Definitions for callitris
Callitris, genus Callitris(noun)
evergreen monoecious coniferous trees or shrubs: cypress pines
Callitris is a genus of coniferous trees in the Cupressaceae. There are 15 species in the genus, of which 13 are native to Australia and the other two native to New Caledonia. Traditionally the most widely used common name is cypress-pine, a name shared by the closely related genus Actinostrobus. However, this is inaccurate as these are just cypress and in no way pines, and they are increasingly being called cypress. They are small to medium-sized trees or large shrubs, reaching 5-25 m tall. The leaves are evergreen and scale-like, except young seedlings, where they are needle-like; in C. macleayana, needle-like leaves are found mixed with scale leaves throughout the tree's life. The scales are arranged in six rows along the twigs, in alternating whorls of three.

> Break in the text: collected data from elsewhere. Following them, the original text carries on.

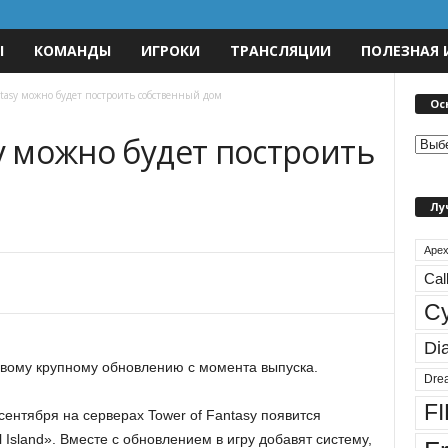
Ы
КОМАНДЫ
ИГРОКИ
ТРАНСЛЯЦИИ
ПОЛЕЗНАЯ
ntasy можно будет построить собственный дом
Ос
sy можно будет построить
О
с
м
н
Лу
о
в
н
Apex
ы
Cal
е
C
р
а
Di
з
ервому крупному обновлению с момента выпуска.
д
Dre
е
FI
ентября на серверах Tower of Fantasy появится
л
l Island». Вместе с обновлением в игру добавят систему,
ы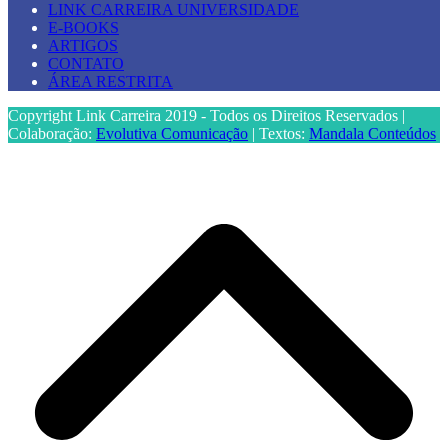
LINK CARREIRA UNIVERSIDADE
E-BOOKS
ARTIGOS
CONTATO
ÁREA RESTRITA
Copyright Link Carreira 2019 - Todos os Direitos Reservados |
Colaboração:
Evolutiva Comunicação
| Textos:
Mandala Conteúdos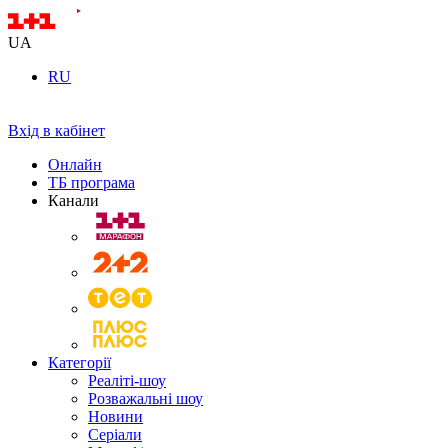
UA
RU
Вхід в кабінет
Онлайн
ТБ програма
Канали
Категорії
Реаліті-шоу
Розважальні шоу
Новини
Серіали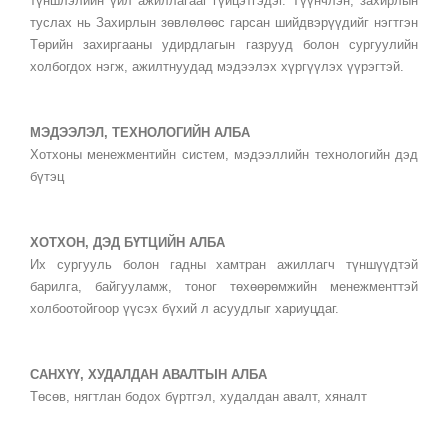
түншлэлийн үйл ажиллагааг гүйцэтгэдэг. Түүнчлэн, захирлын
туслах нь Захирлын зөвлөлөөс гарсан шийдвэрүүдийг нэгтгэн
Төрийн захиргааны удирдлагын газрууд болон сургуулийн
холбогдох нэгж, ажилтнуудад мэдээлэх хүргүүлэх үүрэгтэй.
МЭДЭЭЛЭЛ, ТЕХНОЛОГИЙН АЛБА
Хотхоны менежментийн систем, мэдээллийн технологийн дэд
бүтэц
ХОТХОН, ДЭД БҮТЦИЙН АЛБА
Их сургууль болон гадны хамтран ажиллагч түншүүдтэй
барилга, байгууламж, тоног төхөөрөмжийн менежменттэй
холбоотойгоор үүсэх бүхий л асуудлыг хариуцдаг.
САНХҮҮ, ХУДАЛДАН АВАЛТЫН АЛБА
Төсөв, нягтлан бодох бүртгэл, худалдан авалт, хяналт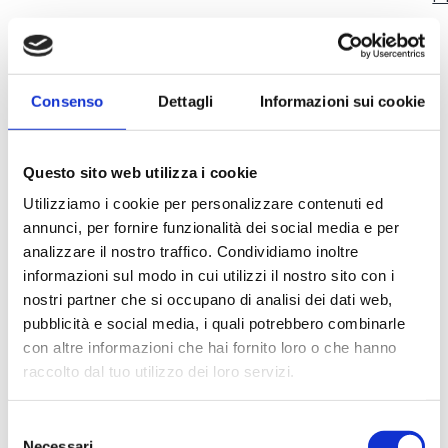
Consenso
Dettagli
Informazioni sui cookie
Questo sito web utilizza i cookie
Utilizziamo i cookie per personalizzare contenuti ed
annunci, per fornire funzionalità dei social media e per
analizzare il nostro traffico. Condividiamo inoltre
informazioni sul modo in cui utilizzi il nostro sito con i
nostri partner che si occupano di analisi dei dati web,
pubblicità e social media, i quali potrebbero combinarle
con altre informazioni che hai fornito loro o che hanno
raccolto dal tuo utilizzo dei loro servizi.
Selezione
Necessari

The male cones are small, 3-6 mm long, and are located at the tips of the twigs. The female cones start out similarly inconspicuous, maturing in 18-20 months to 1-3 cm long and wide, globular to ovoid, with six overlapping, thick, woody scales, arranged in two whorls of three. The cones remain closed on the trees for many years, opening only after being scorched by a bushfire; this then releases the seeds to grow on the newly cleared burnt ground.